The Blue Marble
For its opening salvo, Takagi-san goes part-Charlie Chaplin, part-Looney Tunes, ditching all dialogue for a full orchestra. Takagi’s instrumentation is predominantly flutes and strings, while Nishikata’s is very horn-forward. It’s PERFECT. But what warrants this sudden change in style? Nothing more than a different take on the pair’s routine walk to school, which is more than worthy!
Takagi is feeling playful and decides to tail Nishikata without being spotted. That said, his “Takagi-Meter” goes off multiple times, turning this into a kind of Sly Cooper sneaking game. The music and silent body language kept me utterly enthralled, while the silent version of Nishikata imagining Takagi losing his “guess what I found on the ground” game contrasts perfectly with the reality that she knows it’s a blue marble, leaving him to ponder whether Takagi has ESP.
“You Didn’t Scare Me, Ma’am”
After the three girls have a little silent segment of their own, we return to Takagi and Nishikata on classroom cleaning duty. Takagi mentions that a desk check is coming up, and suggests they do a dry run together. This means the two playing the roles of teacher and student.

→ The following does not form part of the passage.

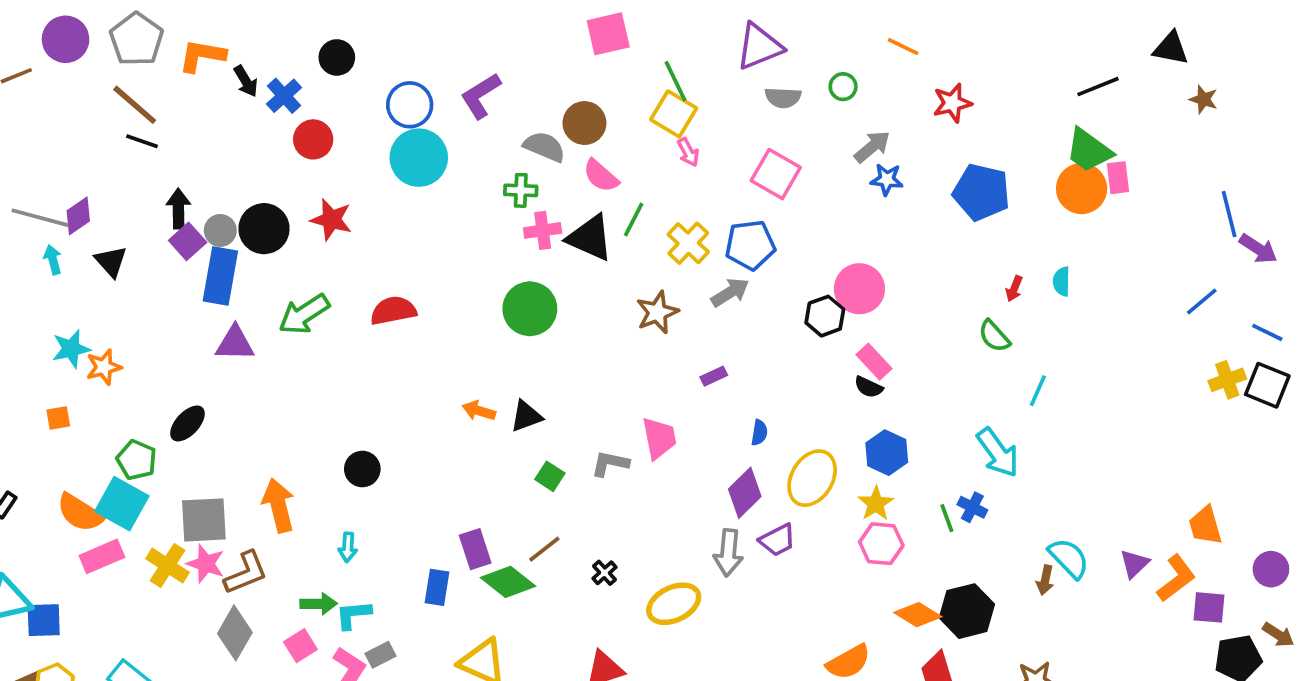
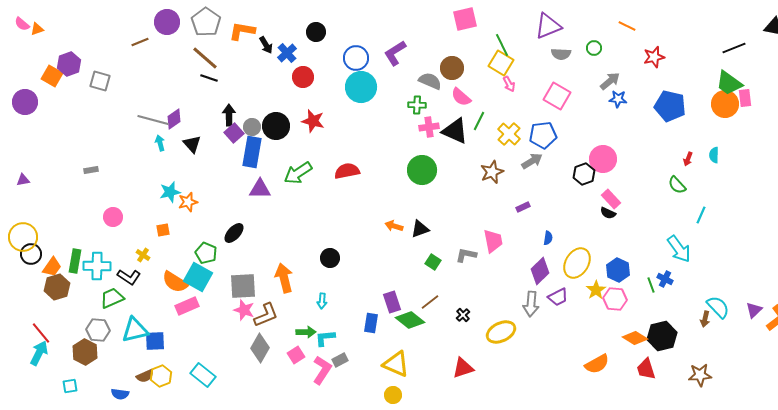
blue hexagon: (887, 453) -> (618, 270), moved
yellow star: (876, 504) -> (596, 290), moved
yellow cross: (167, 566) -> (143, 255), moved, size x0.6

Naturally, Nishikata is nervous despite having no contraband, while Takagi is cool as a cucumber when they switch roles…only revealing after the check that she did have a manga hidden under her gym clothes…the one he lent her. There wasn’t even going to be a desk check; Takagi just wanted to roleplay and return his book in the most adorable way possible!
Fortune continues to smile on these two, giving them multiple chances to be alone together even during school hours. To whit: library duty. Takagi suggests they pass the time by reading books they choose for each other. She saw how excited Nishikata got about a dinosaur picture book, so picks that out for him. No doubt she genuinely likes that cute childish side of his.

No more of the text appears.